Justina Repeckaite (1989*) is a Paris based composer, who initially studied in under the guidance of Osvaldas Balakauskas and Ricardas Kabelis while she was studying in Lithuania. While in Paris she has studied with Jean-luc Herve and worked with many leading ensembles like Ensemble 2e2m and Ensemble Cours-Circuit. A meticulous composer, every single one of Justina's pieces is carefully considered and expertly crafted. In the profile I wrote about her for the Lithuanian music information centre, I made the comparison between her and a diamond which annoyingly now writing this blog post, I cannot find a way to top it. There is not much point in trying to compete with myself or rewrite myself.
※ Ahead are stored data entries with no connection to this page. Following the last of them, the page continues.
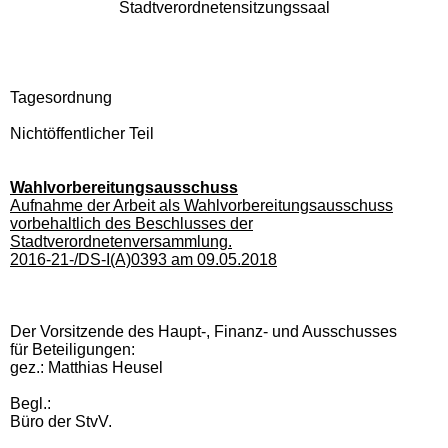
Stadtverordnetensitzungssaal
Tagesordnung
Nichtöffentlicher Teil
Wahlvorbereitungsausschuss
Aufnahme der Arbeit als Wahlvorbereitungsausschuss
vorbehaltlich des Beschlusses der
Stadtverordnetenversammlung.
2016-21-/DS-I(A)0393 am 09.05.2018
Der Vorsitzende des Haupt-, Finanz- und Ausschusses
für Beteiligungen:
gez.: Matthias Heusel
Begl.:
Büro der StvV.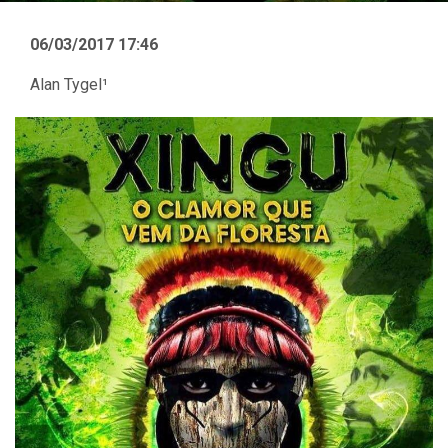
06/03/2017 17:46
Alan Tygel¹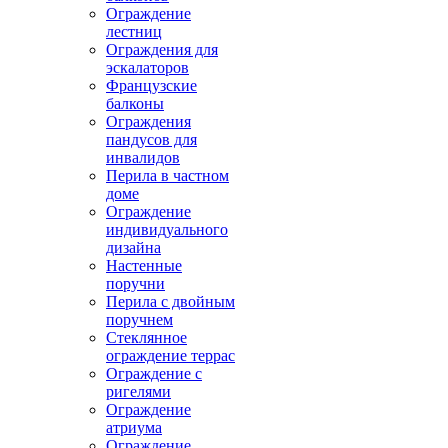
Ограждение
лестниц
Ограждения для
эскалаторов
Французские
балконы
Ограждения
пандусов для
инвалидов
Перила в частном
доме
Ограждение
индивидуального
дизайна
Настенные
поручни
Перила с двойным
поручнем
Стеклянное
ограждение террас
Ограждение с
ригелями
Ограждение
атриума
Ограждение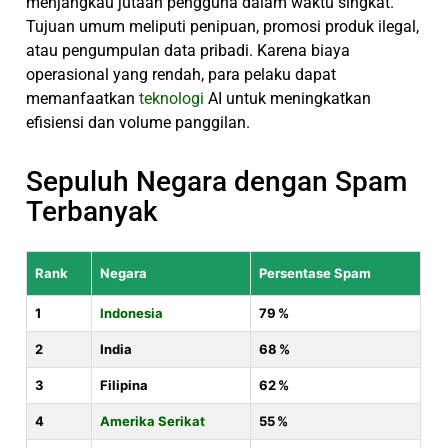
menjangkau jutaan pengguna dalam waktu singkat.
Tujuan umum meliputi penipuan, promosi produk ilegal,
atau pengumpulan data pribadi. Karena biaya
operasional yang rendah, para pelaku dapat
memanfaatkan
teknologi
AI untuk meningkatkan
efisiensi dan volume panggilan.
Sepuluh Negara dengan Spam
Terbanyak
Rank
Negara
Persentase Spam
1
Indonesia
79 %
2
India
68 %
3
Filipina
62 %
4
Amerika Serikat
55 %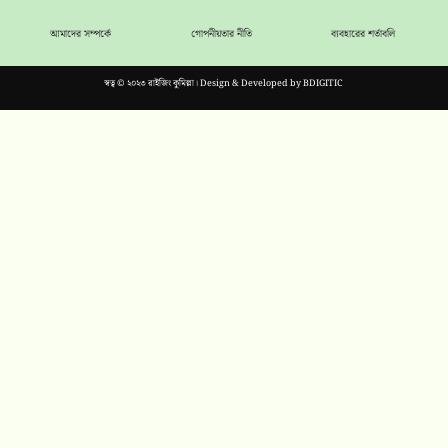
আমাদের সম্পর্কে
গোপনীয়তার নীতি
ব্যবহারের শর্তাবলি
স্বত্ব © ২০২৩ রাইজিং কুমিল্লা। Design & Developed by
BDIGITIC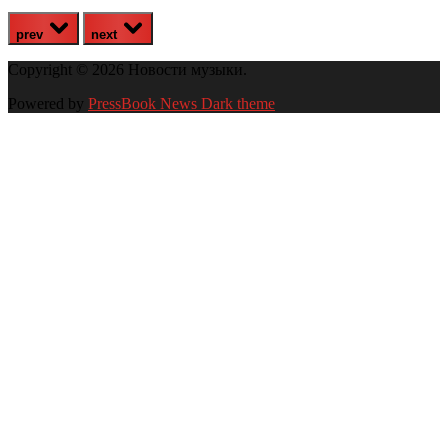
prev
next
Copyright © 2026 Новости музыки.
Powered by
PressBook News Dark theme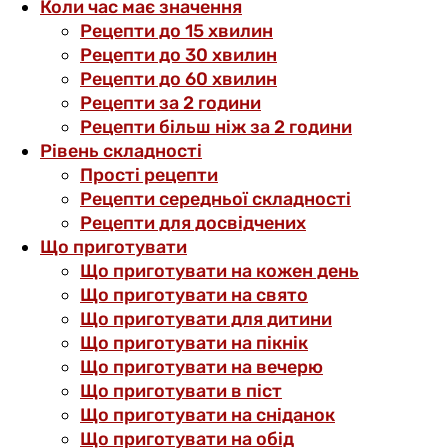
Коли час має значення
Рецепти до 15 хвилин
Рецепти до 30 хвилин
Рецепти до 60 хвилин
Рецепти за 2 години
Рецепти більш ніж за 2 години
Рівень складності
Прості рецепти
Рецепти середньої складності
Рецепти для досвідчених
Що приготувати
Що приготувати на кожен день
Що приготувати на свято
Що приготувати для дитини
Що приготувати на пікнік
Що приготувати на вечерю
Що приготувати в піст
Що приготувати на сніданок
Що приготувати на обід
The piece in question I wanted to show this week is Justina's work Toro (2015) for euphonium and electronics. the work was written for and dedicated to Vianney Desplantes a wonderful French euphonium player, who really brings so much out of such a beautiful instrument. Toro almost quite simply gets the most animalistic sounds out of the instrument, through percussive colours, multiphonics, and other extended techniques; and then further warps them with the electronics. The result is an extremely primal ritual. 

Despite the raw sounds and disjunctive shifts from gesture to gesture, the result is oddly hypnotic. The gradual build of energy in the centre of the piece is just fantastic; its almost like a whole new creature has been born out of this piece. Hopefully other euphonium players will see this piece and just realise how much more there is to their instrument, so they can finally put things like the Carnival of Venice to sleep. Anyway back to my point, the structure of the piece is handled so beautifully and the energy and musicality always well restrained; its almost like Justina knows the story of the ten bulls, this bull despite still being a wild animal, is well controlled and brings a new musicality to an instrument that has needed this input for a severely long time.

The recording of the piece can be heard here and people who want to discover more about Justina Repeckaite really should check out her website here. I am intrigued where she could take this instrument, and as always very intrigued to see where her music takes her next.